Instructions to follow: What is needed here is an exact printout of the data, with no pictures included.

Transcribed page contents
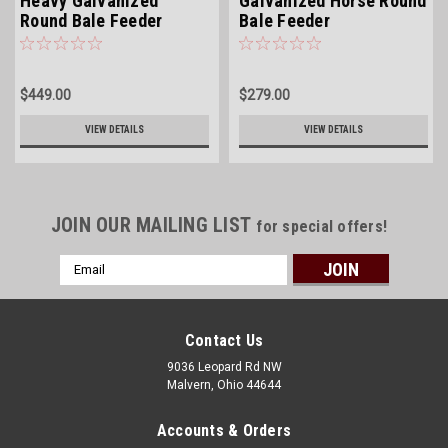
Heavy Galvanized
Galvanized Horse Round
Round Bale Feeder
Bale Feeder
$449.00
$279.00
VIEW DETAILS
VIEW DETAILS
JOIN OUR MAILING LIST
for special offers!
Email
Address
Contact Us
9036 Leopard Rd NW
Malvern, Ohio 44644
Accounts & Orders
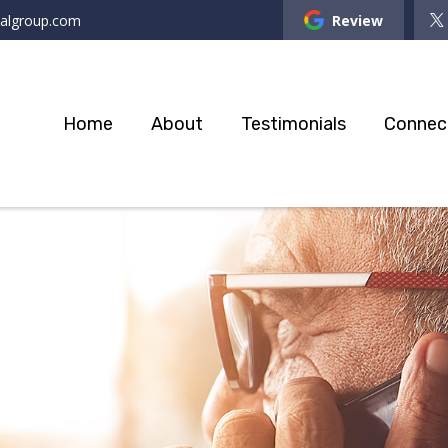
ialgroup.com
Review
Home
About
Testimonials
Connec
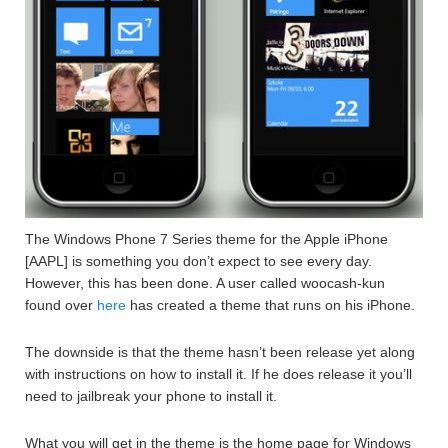
The Windows Phone 7 Series theme for the Apple iPhone
[AAPL] is something you don’t expect to see every day.
However, this has been done. A user called woocash-kun
found over
here
has created a theme that runs on his iPhone.
The downside is that the theme hasn’t been release yet along
with instructions on how to install it. If he does release it you’ll
need to jailbreak your phone to install it.
What you will get in the theme is the home page for Windows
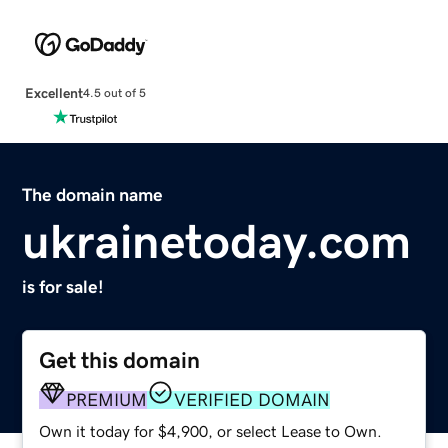
Excellent
4.5 out of 5
The domain name
ukrainetoday.com
is for sale!
Get this domain
PREMIUM
VERIFIED DOMAIN
Own it today for $4,900, or select Lease to Own.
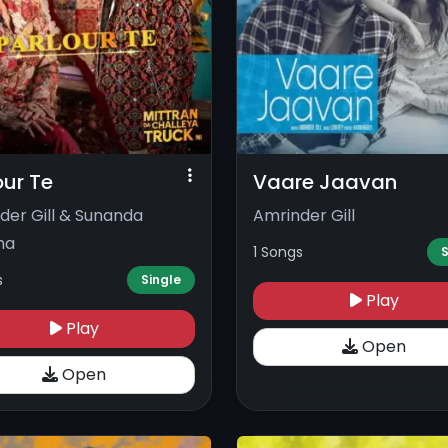
our Te
Vaare Jaavan
der Gill & Sunanda
Amrinder Gill
ma
1 Songs
S
s
Single
Play
Play
Open
Open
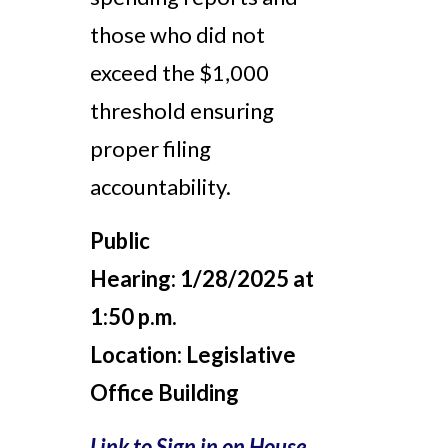
those who did not
exceed the $1,000
threshold ensuring
proper filing
accountability.
Public
Hearing:
1/28/2025 at
1:50 p.m.
Location:
Legislative
Office Building
Link to Sign in on House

Exercise solution:
Heavy Galvanized
Galvanized Horse Round
Round Bale Feeder
Bale Feeder
$449.00
$279.00
VIEW DETAILS
VIEW DETAILS
JOIN OUR MAILING LIST
for special offers!
Email
Address
Contact Us
9036 Leopard Rd NW
Malvern, Ohio 44644
Accounts & Orders
ialgroup.com
Review
Home
About
Testimonials
Connec
The Windows Phone 7 Series theme for the Apple iPhone
[AAPL] is something you don’t expect to see every day.
However, this has been done. A user called woocash-kun
found over
here
has created a theme that runs on his iPhone.
The downside is that the theme hasn’t been release yet along
with instructions on how to install it. If he does release it you’ll
need to jailbreak your phone to install it.
What you will get in the theme is the home page for Windows
Excellent
4.5 out of 5
The domain name
ukrainetoday.com
is for sale!
Get this domain
PREMIUM
VERIFIED DOMAIN
Own it today for $4,900, or select Lease to Own.
our Te
Vaare Jaavan
der Gill & Sunanda
Amrinder Gill
ma
1 Songs
S
s
Single
Play
Play
Open
Open
those who did not
exceed the $1,000
threshold ensuring
proper filing
accountability.
Public
Hearing:
1/28/2025 at
1:50 p.m.
Location:
Legislative
Office Building
Link to Sign in on House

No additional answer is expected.